Exercise: Look through the entries for the string "roto" and copy every line where it shows up.

Supplied material:
■ ■ ■ ■ ■ ■ ■

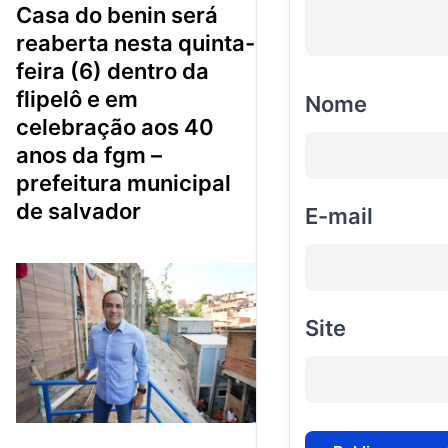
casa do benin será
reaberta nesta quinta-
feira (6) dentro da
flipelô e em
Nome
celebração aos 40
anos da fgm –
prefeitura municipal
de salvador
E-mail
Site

■ ■ ■ ■ ■ ■ ■

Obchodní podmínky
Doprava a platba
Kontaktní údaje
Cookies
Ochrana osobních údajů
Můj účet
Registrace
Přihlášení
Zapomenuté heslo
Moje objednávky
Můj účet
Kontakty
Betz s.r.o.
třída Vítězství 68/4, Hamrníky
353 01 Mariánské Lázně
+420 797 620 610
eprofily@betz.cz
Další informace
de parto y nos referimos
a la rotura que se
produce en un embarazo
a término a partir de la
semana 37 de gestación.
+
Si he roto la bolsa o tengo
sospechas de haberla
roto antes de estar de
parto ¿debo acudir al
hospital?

■ ■ ■ ■ ■ ■ ■

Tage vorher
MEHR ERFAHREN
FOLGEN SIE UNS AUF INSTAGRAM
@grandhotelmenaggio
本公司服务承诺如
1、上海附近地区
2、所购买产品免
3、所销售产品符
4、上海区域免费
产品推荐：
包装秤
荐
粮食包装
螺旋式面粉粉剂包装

■ ■ ■ ■ ■ ■ ■

Response to the task:
Si he roto la bolsa o tengo
roto antes de estar de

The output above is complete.